The exposure apparatus according to any one of claims 1 to 15, further comprising a fourth temperature control device provided on the holding member and configured to raise a temperature of the substrate higher than a temperature of the liquid.

17. The exposure apparatus according to claim 16, wherein the fourth temperature adjustment device has a radiation portion that compensates for a temperature change of the substrate by radiating heat toward the back surface of the substrate.

[18] As the substrate moves with respect to the optical path space, a local region in contact with the liquid is displaced in the substrate,

The fourth temperature control device has a plurality of temperature control units that adjust the temperature at different positions of the substrate,

2. The apparatus according to claim 1, further comprising a control device that controls each of the plurality of temperature control units based on information relating to a moving state of the substrate and a position of the local region on the substrate.

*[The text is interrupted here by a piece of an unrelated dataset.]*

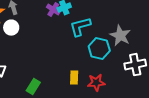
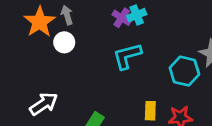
cyan L-shape: (80, 27) -> (127, 56), moved

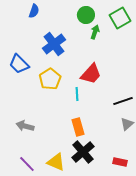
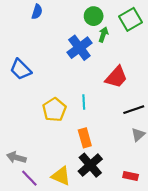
blue cross: (54, 44) -> (79, 48), moved
red trapezoid: (91, 74) -> (116, 77), moved
yellow pentagon: (50, 79) -> (54, 110), moved
gray arrow: (25, 126) -> (16, 157), moved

The exposure apparatus according to 6 or 17.

[19] The exposure apparatus according to any one of [1] to [18], further comprising a supply port that is provided to face the substrate and supplies the liquid.

20. The exposure apparatus according to claim 19, further comprising a recovery port that is provided outside the supply port with respect to the optical path space so as to face the substrate and recovers the liquid.

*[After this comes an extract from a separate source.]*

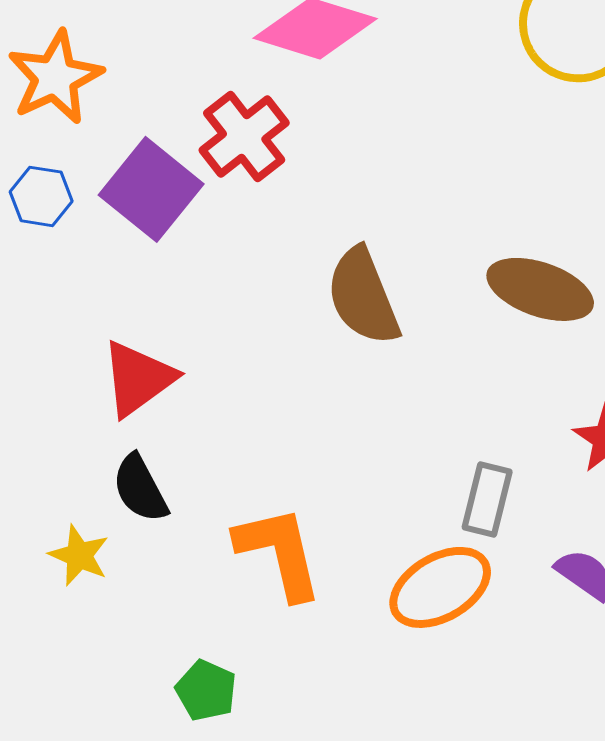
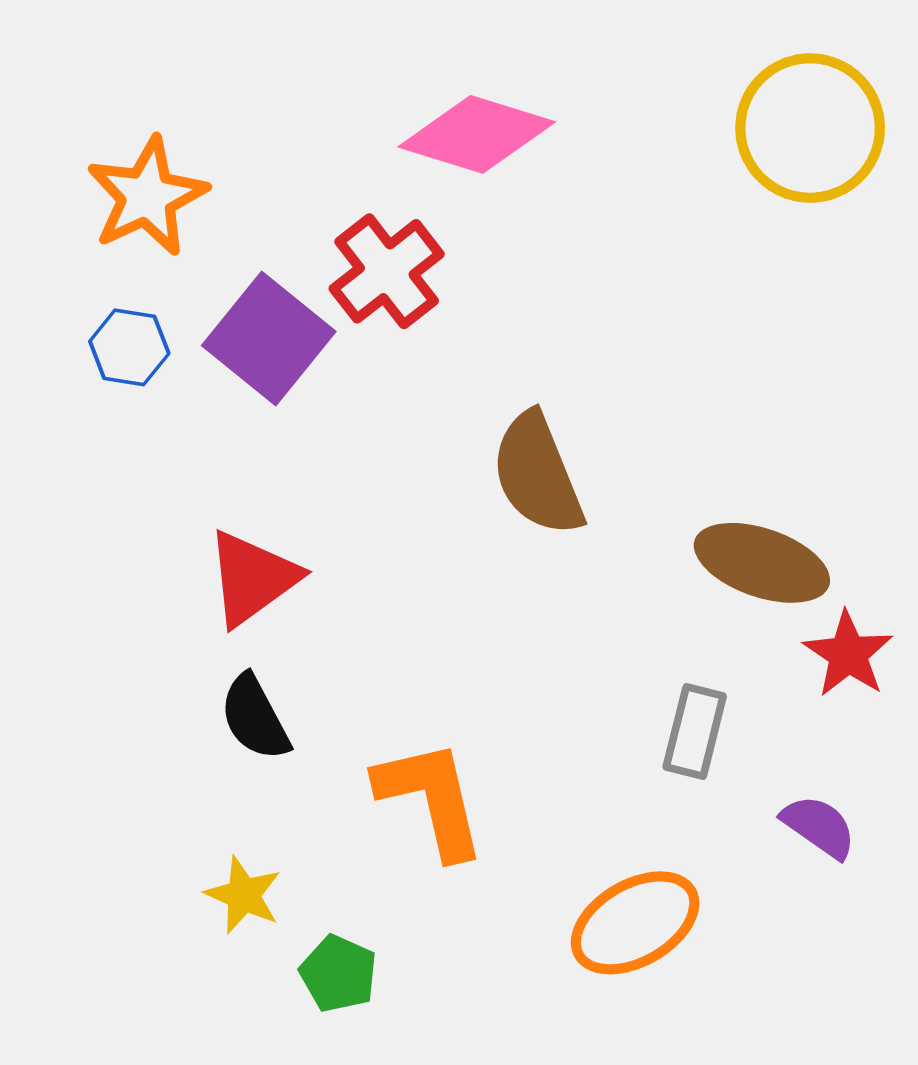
brown ellipse: (540, 289) -> (762, 563), moved
yellow star: (79, 555) -> (243, 895), moved
orange ellipse: (440, 587) -> (635, 923), moved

[21] An exposure apparatus that exposes the substrate by irradiating the substrate with exposure light through a liquid! In a hurry An immersion mechanism for supplying the liquid to the optical path space of the exposure light;

An exposure apparatus comprising: a compensation mechanism that compensates for a temperature change of the substrate caused by vaporization of the liquid.

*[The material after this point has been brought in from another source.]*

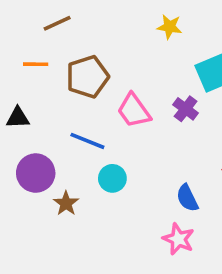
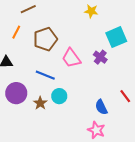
orange line: (36, 64) -> (16, 32), turned -64
brown star: (66, 203) -> (40, 103), moved

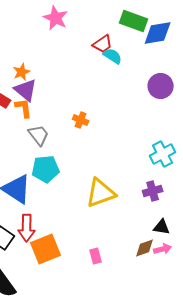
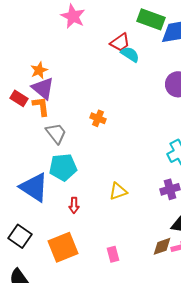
yellow triangle: (101, 193) -> (118, 191), size x0.6
red arrow: (27, 228) -> (74, 205), moved, size x0.6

22. The exposure apparatus according to claim 21, wherein a part of the compensation mechanism is disposed outside the optical path space and has a temperature adjustment device that adjusts the temperature of the substrate.

[23] The exposure apparatus according to [21] or [22], wherein the compensation mechanism is provided with a part of a nozzle member of the liquid immersion mechanism and has a temperature adjustment device for adjusting a temperature of the substrate.

24. The holding device according to claim 21, further comprising a holding member that holds the substrate, wherein the compensation mechanism includes a temperature adjustment device that includes a part of the holding member and adjusts the temperature of the substrate.

The exposure apparatus according to claim 1, wherein V is a deviation.

[25] A device manufacturing method using the exposure apparatus according to any one of claims 1 to 24

[26] An exposure method in which the substrate is exposed by irradiating the substrate with exposure light through a liquid! An exposure method in which the liquid is supplied to the optical path space of the exposure light to form an immersion area, and the temperature change of the substrate due to the vaporization of the liquid is compensated.

27. The exposure method according to claim 26, wherein the temperature of the substrate is adjusted by radiating heat to at least one of the front surface and the back surface of the substrate.

[28] The exposure method according to claim 26 or 27, wherein the temperature of the substrate is adjusted by radiating heat to the substrate outside the immersion area.

[29] A device manufacturing method using the exposure method according to any one of [26] to [28].